─── TASK INPUTS ───
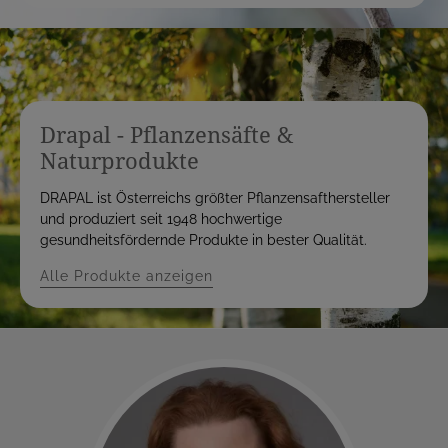
Drapal - Pflanzensäfte &
Naturprodukte
DRAPAL ist Österreichs größter Pflanzensafthersteller
und produziert seit 1948 hochwertige
gesundheitsfördernde Produkte in bester Qualität.
Alle Produkte anzeigen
───
Please retype every record exactly, leaving the pictures out.

▶ [RESULT OF THE EXERCISE]:
Drapal - Pflanzensäfte &
Naturprodukte
DRAPAL ist Österreichs größter Pflanzensafthersteller
und produziert seit 1948 hochwertige
gesundheitsfördernde Produkte in bester Qualität.
Alle Produkte anzeigen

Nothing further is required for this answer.